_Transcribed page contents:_
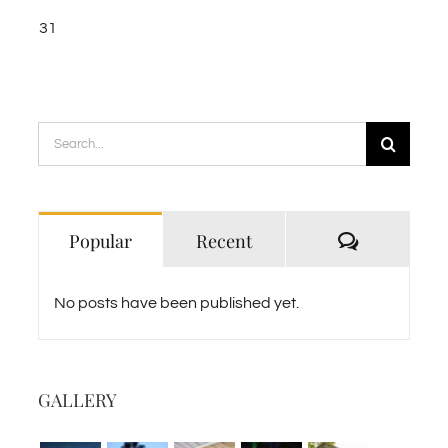
31
Search
for:
Comments
Popular
Recent
No posts have been published yet.
GALLERY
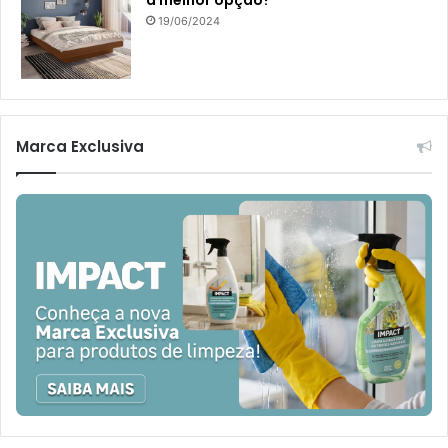
a melhor opção?
19/06/2024
Marca Exclusiva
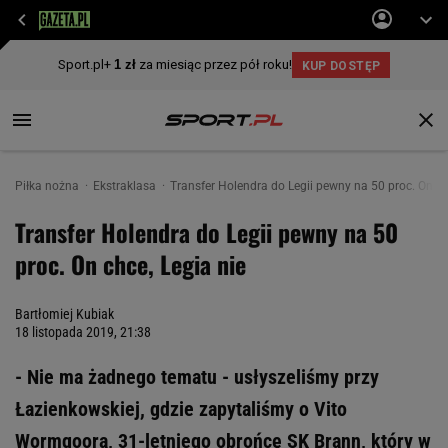
Piłka nożna
Ekstraklasa
Transfer Holendra do Legii pewny na 50 proc. On ch
Transfer Holendra do Legii pewny na 50
proc. On chce, Legia nie
Bartłomiej Kubiak
18 listopada 2019, 21:38
- Nie ma żadnego tematu - usłyszeliśmy przy
Łazienkowskiej, gdzie zapytaliśmy o Vito
Wormgoora, 31-letniego obrońcę SK Brann, który w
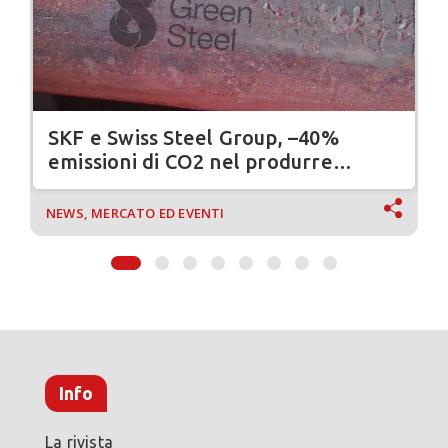
SKF e Swiss Steel Group, –40%
emissioni di CO2 nel produrre
cuscinetti volventi
NEWS, MERCATO ED EVENTI
Info
La rivista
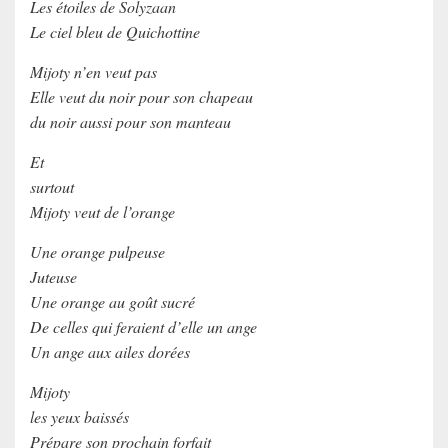
Les étoiles de Solyzaan
Le ciel bleu de Quichottine
Mijoty n’en veut pas
Elle veut du noir pour son chapeau
du noir aussi pour son manteau
Et
surtout
Mijoty veut de l’orange
Une orange pulpeuse
Juteuse
Une orange au goût sucré
De celles qui feraient d’elle un ange
Un ange aux ailes dorées
Mijoty
les yeux baissés
Prépare son prochain forfait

_WHAT IS EXPECTED:_ Nothing before the line containing "Un ange aux ailes dorées" should be repeated; repeat that line and all later lines through the end of the data above, exactly.

_ANSWER SPACE:_
Un ange aux ailes dorées
Mijoty
les yeux baissés
Prépare son prochain forfait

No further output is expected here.